Dans n'importe quelle entreprise possédant un minimum d'historique, le RPA agit comme une drogue. La première expérimentation révèle instantanément tous ses bénéfices : accélération des traitements et, donc, meilleure réactivité, notamment vis-à-vis de clients, renforcement de la fiabilité, réduction, voire élimination, des coûteuses interventions humaines… Dès lors, la tentation est irrésistible d'en généraliser le recours (en dépit des prix souvent exorbitants pratiqués par les fournisseurs).
KeyBank se trouve ainsi dans le cas où son addiction s'aggrave. Non contente de la première génération de solutions, qui lui a tout de même permis d'engranger des résultats substantiels, elle est passée à un stade supérieur avec ce qui est maintenant qualifié d'hyper-automatisation (entre autres par son partenaire OutSystems) et applique ses méthodes de rationalisation à des centaines de processus dans tous ses métiers, vantant les gains immenses qu'elle en tire pour son efficacité opérationnelle.
Je propose cependant d'aborder la démarche sous une autre perspective. Chaque instance de robot correspond en réalité à un fonctionnement défaillant dans l'organisation, qu'elle pallie, certes, mais, hélas, ne résout pas fondamentalement. Ce sont ainsi des myriades de problèmes qui sont identifiés – dont le responsable de la transformation de KeyBank attribue d'emblée la faute à des systèmes informatiques vieillissants – et en quelque sorte couverts d'un sparadrap pour en limiter l'impact.

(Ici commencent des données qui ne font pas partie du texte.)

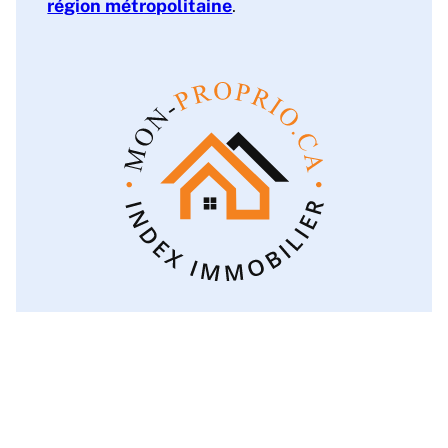
région métropolitaine
.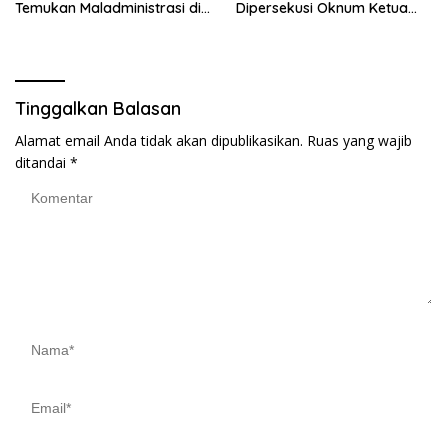
Temukan Maladministrasi di
Dipersekusi Oknum Ketua
Kantah Kota Gorontalo
Ormas Hingga Alami Trauma
Tinggalkan Balasan
Alamat email Anda tidak akan dipublikasikan.
Ruas yang wajib
ditandai
*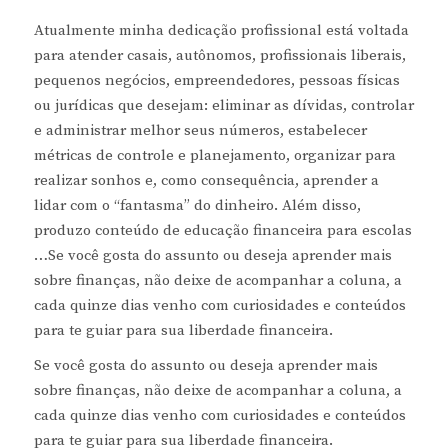
Atualmente minha dedicação profissional está voltada
para atender casais, autônomos, profissionais liberais,
pequenos negócios, empreendedores, pessoas físicas
ou jurídicas que desejam: eliminar as dívidas, controlar
e administrar melhor seus números, estabelecer
métricas de controle e planejamento, organizar para
realizar sonhos e, como consequência, aprender a
lidar com o “fantasma” do dinheiro. Além disso,
produzo conteúdo de educação financeira para escolas
…Se você gosta do assunto ou deseja aprender mais
sobre finanças, não deixe de acompanhar a coluna, a
cada quinze dias venho com curiosidades e conteúdos
para te guiar para sua liberdade financeira.
Se você gosta do assunto ou deseja aprender mais
sobre finanças, não deixe de acompanhar a coluna, a
cada quinze dias venho com curiosidades e conteúdos
para te guiar para sua liberdade financeira.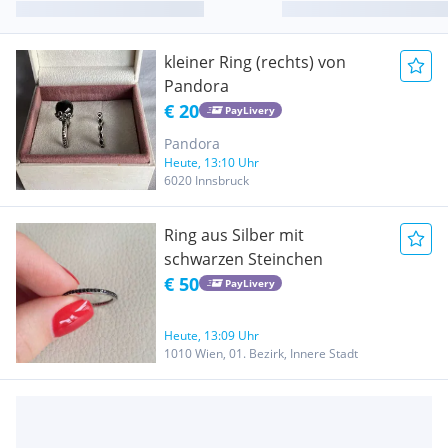
kleiner Ring (rechts) von
Pandora
€ 20
PayLivery
Pandora
Heute, 13:10 Uhr
6020 Innsbruck
Ring aus Silber mit
schwarzen Steinchen
€ 50
PayLivery
Heute, 13:09 Uhr
1010 Wien, 01. Bezirk, Innere Stadt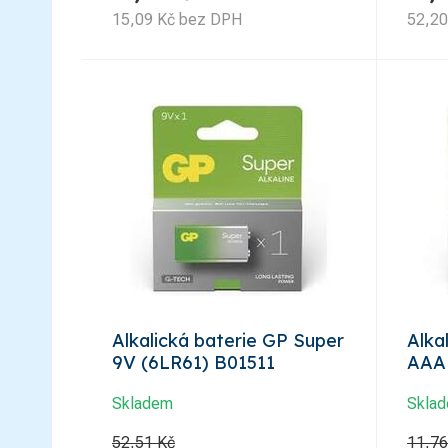
15,09
Kč
bez DPH
52,20
Alkalická baterie GP Super
Alka
9V (6LR61) B01511
AAA 
Skladem
Skla
52,51 Kč
11,76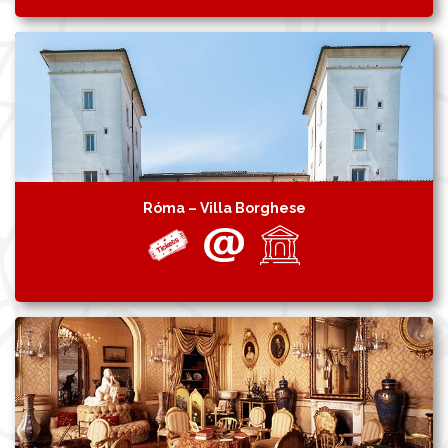
Róma – Villa Borghese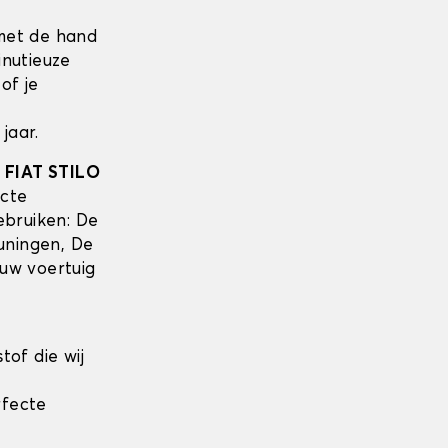
met de hand
inutieuze
of je
jaar.
w
FIAT STILO
acte
ebruiken: De
uningen, De
uw voertuig
tof die wij
rfecte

Plus raisonnablement, la technologie n'est pas la seule en cause. Les processus orchestrés « autour » des outils mis en place au fil du temps sont eux-mêmes victimes d'obsolescence, en particulier lorsque les logiciels sont venus successivement en automatiser telle ou telle tâche ou séquence, en support ou en substitution à une activité humaine, sans préoccupation pour la cohérence du parcours global. Dans ces conditions, le RPA permet tout au plus de « recoller les morceaux » au mieux.

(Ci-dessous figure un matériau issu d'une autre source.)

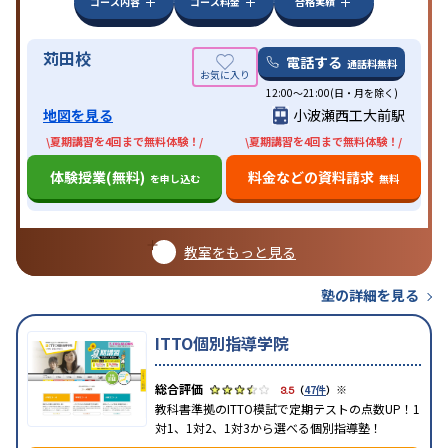
コース内容
コース料金
合格実績
苅田校
電話する
通話料無料
12:00～21:00(日・月を除く)
地図を見る
小波瀬西工大前駅
\夏期講習を4回まで無料体験！/
\夏期講習を4回まで無料体験！/
体験授業(無料)
料金などの資料請求
を申し込む
無料
教室をもっと見る
塾の詳細を見る
ITTO個別指導学院
※
3.5
（
47件
）
教科書準拠のITTO模試で定期テストの点数UP！1
対1、1対2、1対3から選べる個別指導塾！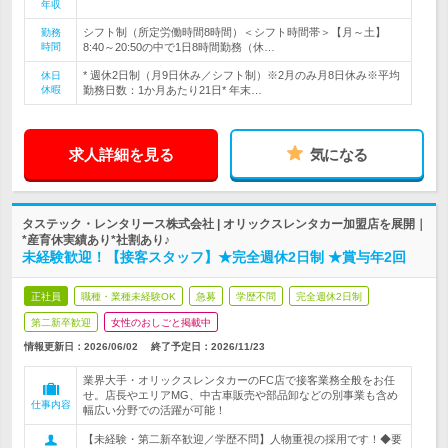
年収
シフト制（所定労働時間8時間）＜シフト時間帯＞【月～土】
勤務
時間
8:40～20:50の中で1日8時間勤務（休…
* 週休2日制（月9日休み／シフト制）※2月のみ月8日休み※平均
休日
休暇
勤務日数：1か月あたり21日* 年末…
求人詳細を見る
気になる
タステック・レンタリース株式会社 | オリックスレンタカー加盟店を展開｜
*産育休実績あり*社割あり♪
未経験歓迎！【接客スタッフ】★完全週休2日制 ★賞与年2回
正社員
職種・業種未経験OK
急募
学歴不問
完全週休2日制
第二新卒歓迎
女性のおしごと掲載中
情報更新日：2026/06/02
終了予定日：
2026/11/23
業界大手・オリックスレンタカーのFC店で接客業務全般をお任
せ。店長やエリアMG、中古車販売や部品卸などの別事業も含め
仕事内容
幅広い分野での活躍が可能！
【未経験・第二新卒歓迎／学歴不問】人物重視の採用です！◆要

Un peu comme si, à la naissance de l'automobile, les utilisateurs s'étaient contentés de charger leur carriole à cheval sur une voiture afin d'aller plus vite, ces robots autorisent une accélération (et quelques autres avantages) mais ne devraient jamais dispenser d'une réflexion stratégique sur tout ce que le concept de « digitalisation » recouvre d'autre. Or, quand 300 processus sont déjà passés à la moulinette et procurent une illusion de progrès, le risque est grand d'oublier l'indispensable chantier de fond.